The second of three reconditioned engines for the Southern Cross replica being rebuilt at HARS has arrived in Sydney and is being trucked to Shellharbour Airport. The third and final engine is soon expected to be shipped from Brisbane.
It will then be matter of connecting all the electrics and testing the full scale flying replica of Australia's most famous aircraft which will also require a CASA approval.

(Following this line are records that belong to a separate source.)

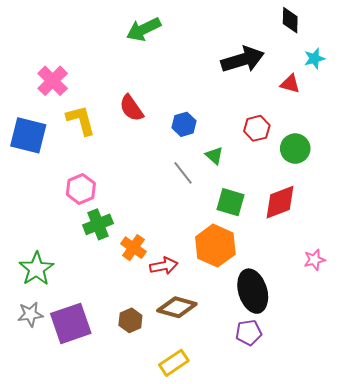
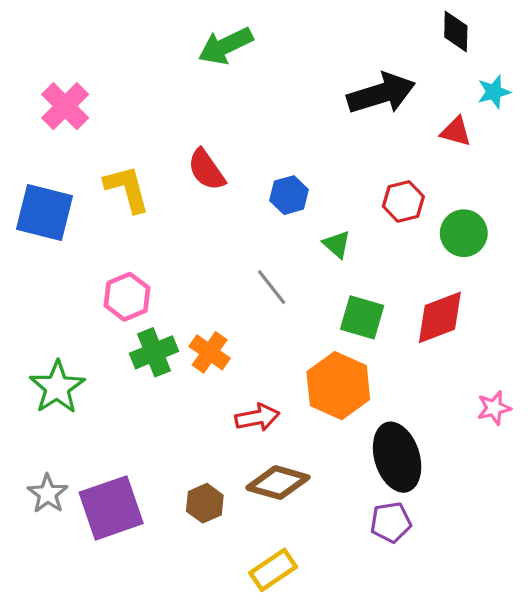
pink cross: (53, 81) -> (65, 106), moved
gray line: (183, 173) -> (272, 287), moved
orange cross: (133, 248) -> (210, 352), moved
green star: (36, 269) -> (57, 387), moved
gray star: (30, 314) -> (48, 494), turned -30

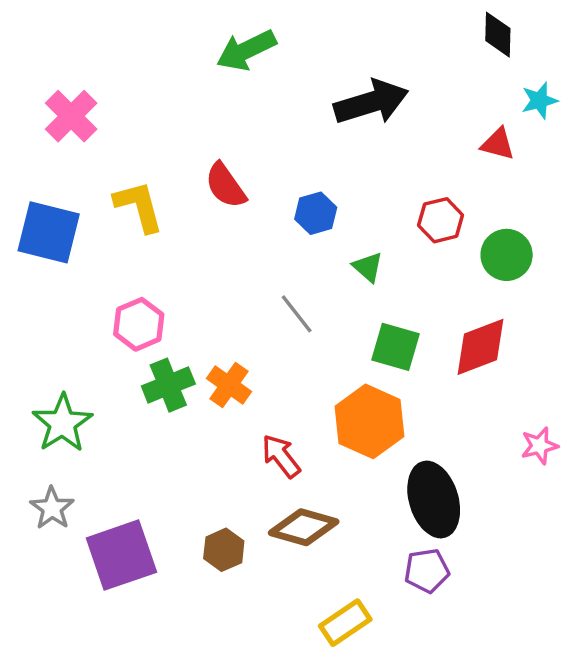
black arrow: (381, 93) -> (371, 102), moved
red arrow: (257, 417) -> (281, 456), turned -117
gray star: (48, 494) -> (52, 508), moved
yellow rectangle: (273, 570) -> (345, 623), moved

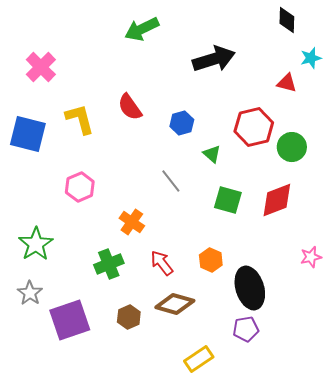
red hexagon: (441, 220) -> (254, 127), size x1.5
green cross: (168, 385) -> (109, 264), moved
orange hexagon: (369, 421) -> (211, 260), moved, size x0.6

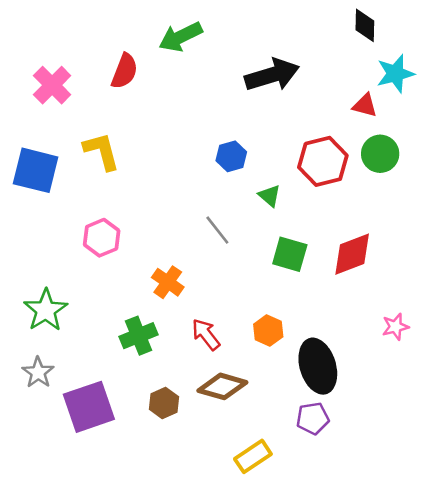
cyan star: (311, 58) -> (395, 74), size x1.4
red semicircle: (130, 107) -> (125, 71), moved, turned -124
green circle: (292, 147) -> (380, 154), moved

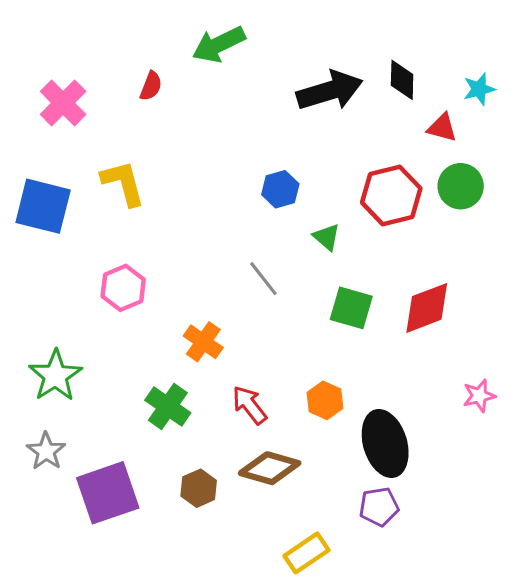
black diamond: (365, 25) -> (402, 80), moved
red semicircle: (125, 71) -> (151, 86), size x0.7
cyan star: (395, 74) -> (479, 89), size x0.7
green cross: (139, 336) -> (168, 407), turned -33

The Southern Cross II was originally built to share the story of aviation pioneer Sir Charles Kingsford Smith around the nation for the Bicentenary. It did that until it was forced into a controlled crash landing during take off in 2002 and never flew again. Its landing gear as well as a 2.5 metre section of its large single-piece wing were damaged.
After of years of sitting idle expressions of interest were called for the Fokker F.V11B-3M replica. HARS held off a Dutch bid and restoration began in 2011. Work stopped during COVID-19 but a team of volunteers led by James Thurstan are now busily getting the Southern Cross II ready for the CASA inspection.
"One engine is almost here now and the other engine hopefully shouldn't be too far away," Mr Thurstan said.
"We are back to working on the Southern Cross II three days a week now".
The original Southern Cross is permanently housed at Brisbane Airport. Its links to the Illawarra include Charles Kingsford Smith started his record breaking first commercial trans Tasman flight to New Zealand from Seven Mile Beach, Gerroa in January 1933. The journey to New Plymouth took 14 hours.
The reconstruction of the Southern Cross II is being made possible by Dick Smith, Air Services Australia, Historic Aircraft Engines.and a team of volunteers at the Historical Aircraft Restoration Society.
It will then be based at HARS but visit communities around Australia to educate future generations about such an important piece of Australian history.
When the Southern Cross II does return to the skies it will be the only Fokker F.V11B-3M type aircraft flying in the world.
Dick Smith is among those who plan to be present for the initial flight along with some very special guests that may include a son of Sir Charles Kingsford Smith, who lives in the US, and the son of Charles Ulm, who lives in Australia.